Agreed. There are obvious benefits for taking the case in the Circuit Court, to include it would be dealt with quicker and it would be cheaper to run the case in the Circuit Court, as Senior Counsel generally are not engaged in that jurisdiction.


----------



## Johnno75 (26 Aug 2020)

Brendan Burgess said:


> 1) I presume that the Circuit Court would be a precedent for other cases?


Brendan.

Cases decided in the Circuit Court, so far as I am aware, have limited precedent value and then only to the extent that any Circuit Court decisions are actually known by legal practitioners.

The crucial difference between the High Court and Circuit Court is that High Court judgements are almost always written and published.
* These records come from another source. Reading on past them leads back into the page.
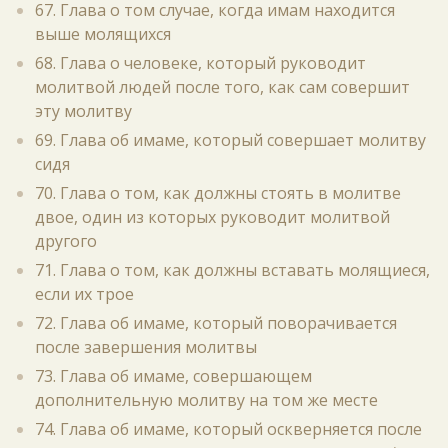
67. Глава о том случае, когда имам находится
выше молящихся
68. Глава о человеке, который руководит
молитвой людей после того, как сам совершит
эту молитву
69. Глава об имаме, который совершает молитву
сидя
70. Глава о том, как должны стоять в молитве
двое, один из которых руководит молитвой
другого
71. Глава о том, как должны вставать молящиеся,
если их трое
72. Глава об имаме, который поворачивается
после завершения молитвы
73. Глава об имаме, совершающем
дополнительную молитву на том же месте
74. Глава об имаме, который оскверняется после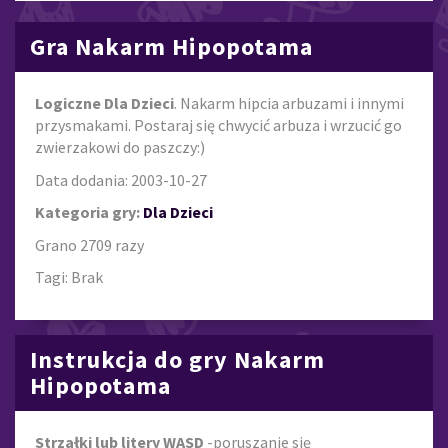
Gra Nakarm Hipopotama
Logiczne Dla Dzieci
. Nakarm hipcia arbuzami i innymi
przysmakami. Postaraj się chwycić arbuza i wrzucić go
zwierzakowi do paszczy:)
Data dodania: 2003-10-27
Kategoria gry:
Dla Dzieci
Grano 2709 razy
Tagi: Brak
Instrukcja do gry Nakarm
Hipopotama
Strzałki lub litery WASD
-poruszanie się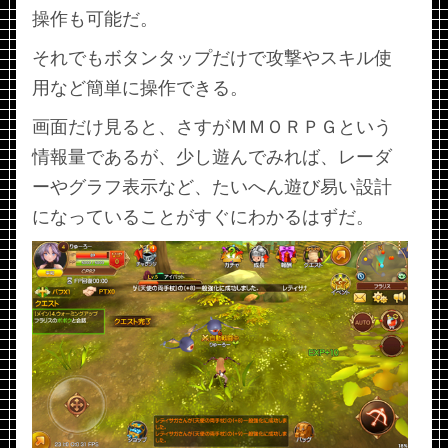
操作も可能だ。
それでもボタンタップだけで攻撃やスキル使
用など簡単に操作できる。
画面だけ見ると、さすがＭＭＯＲＰＧという
情報量であるが、少し遊んでみれば、レーダ
ーやグラフ表示など、たいへん遊び易い設計
になっていることがすぐにわかるはずだ。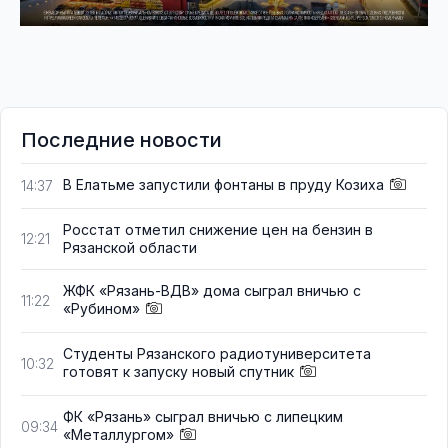
Последние новости
В Елатьме запустили фонтаны в пруду Козиха
14:37
Росстат отметил снижение цен на бензин в
12:21
Рязанской области
ЖФК «Рязань-ВДВ» дома сыграл вничью с
11:22
«Рубином»
Студенты Рязанского радиотуниверситета
10:32
готовят к запуску новый спутник
ФК «Рязань» сыграл вничью с липецким
09:34
«Металлургом»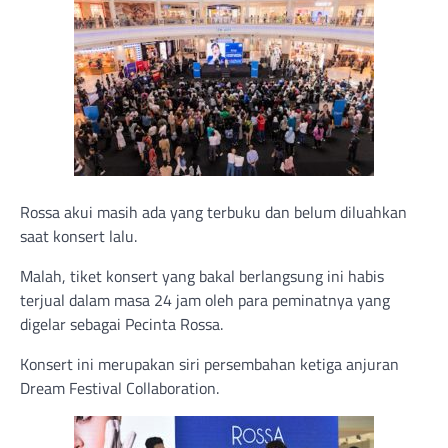
Rossa akui masih ada yang terbuku dan belum diluahkan
saat konsert lalu.
Malah, tiket konsert yang bakal berlangsung ini habis
terjual dalam masa 24 jam oleh para peminatnya yang
digelar sebagai Pecinta Rossa.
Konsert ini merupakan siri persembahan ketiga anjuran
Dream Festival Collaboration.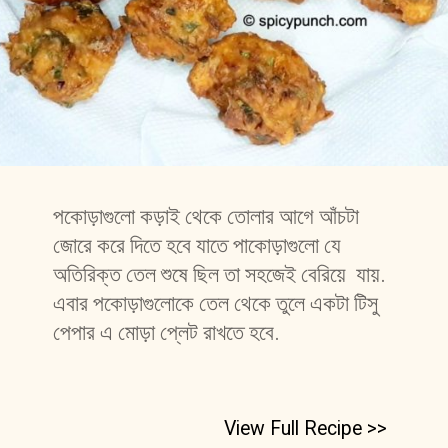
পকোড়াগুলো কড়াই থেকে তোলার আগে আঁচটা 
জোরে করে দিতে হবে যাতে পাকোড়াগুলো যে 
অতিরিক্ত তেল শুষে ছিল তা সহজেই বেরিয়ে  যায়. 
এবার পকোড়াগুলোকে তেল থেকে তুলে একটা টিসু 
পেপার এ মোড়া প্লেট রাখতে হবে. 
View Full Recipe >>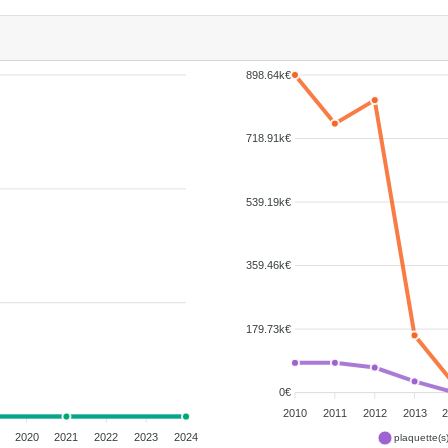
898.64k€
718.91k€
539.19k€
359.46k€
179.73k€
0€
2010
2011
2012
2013
2020
2021
2022
2023
2024
plaquette(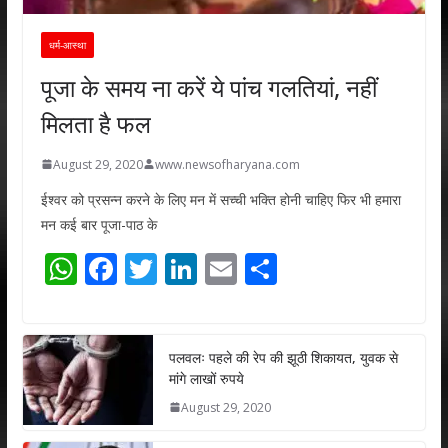
धर्म-आस्था
पूजा के समय ना करें ये पांच गलतियां, नहीं
मिलता है फल
August 29, 2020
www.newsofharyana.com
ईश्वर को प्रसन्न करने के लिए मन में सच्ची भक्ति होनी चाहिए फिर भी हमारा
मन कई बार पूजा-पाठ के
W
F
T
Li
E
S
h
ac
w
n
m
h
at
e
itt
k
ai
ar
s
b
er
e
l
e
पलवलः पहले की रेप की झूठी शिकायत, युवक से
मांगे लाखों रुपये
A
o
dI
August 29, 2020
p
o
n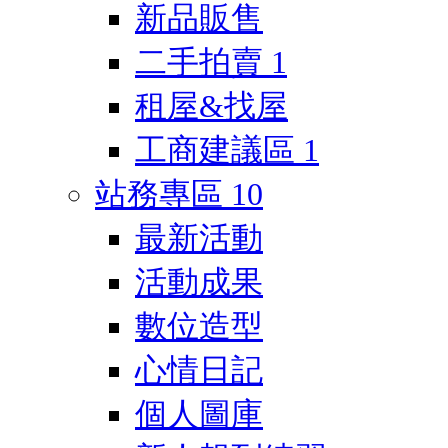
新品販售
二手拍賣
1
租屋&找屋
工商建議區
1
站務專區
10
最新活動
活動成果
數位造型
心情日記
個人圖庫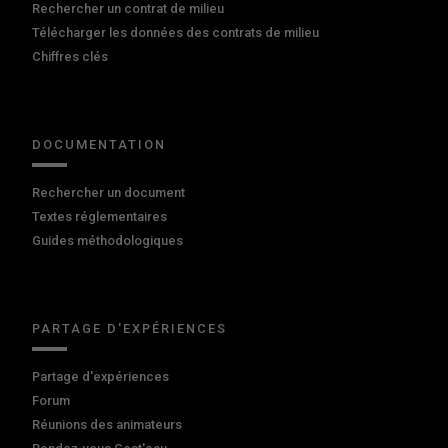
Rechercher un contrat de milieu
Télécharger les données des contrats de milieu
Chiffres clés
DOCUMENTATION
Rechercher un document
Textes réglementaires
Guides méthodologiques
PARTAGE D'EXPÉRIENCES
Partage d'expériences
Forum
Réunions des animateurs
Not so in the Circuit Court - many Circuit Court judges issue “ex tempore” decisions - ie oral judgements, which tend not to be as thorough and as reasoned as High Court judgements.


----------



## Shay75 (26 Aug 2020)

Jayom75 said:


> Brendan.
> 
> Cases decided in the Circuit Court, so far as I am aware, have limited precedent value and then only to the extent that any Circuit Court decisions are actually known by legal practitioners.




Circuit Court rulings would hold with other cases in the Circuit Court. They would not be binding in the High Court, as it is a higher jurisdiction and has no obligation to hold with the lower Court (Circuit in this case).



Jayom75 said:


> The crucial difference between the High Court and Circuit Court is that High Court judgements are almost always written and published. Not so in the Circuit Court - many Circuit Court judges issue “ex tempore” decisions - ie oral judgements, which tend not to be as thorough and as reasoned as High Court judgements.
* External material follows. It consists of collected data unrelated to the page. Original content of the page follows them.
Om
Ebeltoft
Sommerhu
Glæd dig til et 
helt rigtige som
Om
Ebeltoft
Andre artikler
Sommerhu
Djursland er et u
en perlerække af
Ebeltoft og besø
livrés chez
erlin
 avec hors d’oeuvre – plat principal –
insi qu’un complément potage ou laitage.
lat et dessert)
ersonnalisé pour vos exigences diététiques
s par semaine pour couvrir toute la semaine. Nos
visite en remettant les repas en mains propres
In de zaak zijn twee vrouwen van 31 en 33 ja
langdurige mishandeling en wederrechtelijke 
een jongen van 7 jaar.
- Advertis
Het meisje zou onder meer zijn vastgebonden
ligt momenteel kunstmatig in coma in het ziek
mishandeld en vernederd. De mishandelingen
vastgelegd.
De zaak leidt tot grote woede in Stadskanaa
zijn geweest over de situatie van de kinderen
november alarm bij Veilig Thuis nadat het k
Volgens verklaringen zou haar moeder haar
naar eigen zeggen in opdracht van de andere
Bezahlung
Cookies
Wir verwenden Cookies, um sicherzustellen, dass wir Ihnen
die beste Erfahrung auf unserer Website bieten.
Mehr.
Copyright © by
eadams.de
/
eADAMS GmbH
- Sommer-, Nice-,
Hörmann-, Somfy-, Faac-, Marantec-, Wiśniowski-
You can ask the judge in the Circuit Court for a written ruling.


----------



## AnthonyJoyce&Co (4 Sep 2020)

Based on our own experience of dealing with over 200 Tracker Mortgage related cases, we note the following when deciding which Court to proceed in:-

- Each case will turn on its own facts and therefore the value of each case may vary considerably.
- It will depend on an individual’s circumstances. A “victim impact statement” from the individual and a detailed review of the data would reveal whether the case may achieve €75,000 or higher.
- When a case is borderline between Circuit and High, it is easier to proceed to the High Court and remit it to the Circuit Court later.
- Both Circuit and High Courts set precedents but obviously a High Court decision would set a precedent for the Circuit and High Court.


----------



## Brendan Burgess (4 Sep 2020)

Thanks Anthony 

Our outline plan is to take a case on behalf of the full cohort of 5,600 to establish the principles involved - 
1) Was there a breach of contract? 
2) If so was there a prevailing rate of 1.5% in existence.

If a Circuit Court judge upholds our arguments, then I would expect AIB to appeal it to the High Court anyway. And if we lost a case in the Circuit Court, we would appeal it to the High Court. 

So we have to go to the High Court. 

Assuming we win, I would expect the High Court to order 
A) A refund of the difference between the interest paid and the interest that would have been paid at 1.5%
B) To put the borrower on a tracker from now on until the end of the term
C) Compensation if appropriate 

I would expect the Central Bank to direct AIB to roll out any High Court ruling to all 5,600 borrowers.

If the Central Bank did not order AIB to implement it, then individuals could take their own cases to the Circuit Court safe in the knowledge that the High Court decision would act as precedent and the only issue to argue over would be the level of compensation.

Brendan


----------



## Megafan (4 Sep 2020)

The above is a very significant post Brendan. It might be flying under the radar here today.


----------



## Johnno75 (5 Sep 2020)

AnthonyJoyce&Co said:


> When a case is borderline between Circuit and High, it is easier to proceed to the High Court and remit it to the Circuit Court later.


This may very well be, but you now need to be extremely careful arising from the the Court of Appeal Decision in O'Malley v McCabe and the risk of a Costs Differential Order ultimately being made against your client if you bring the case in the wrong court (i.e you bring your case in the High Court but are awarded an amount within the Circuit Court's monetary jurisdiction, namely under €75,000).


----------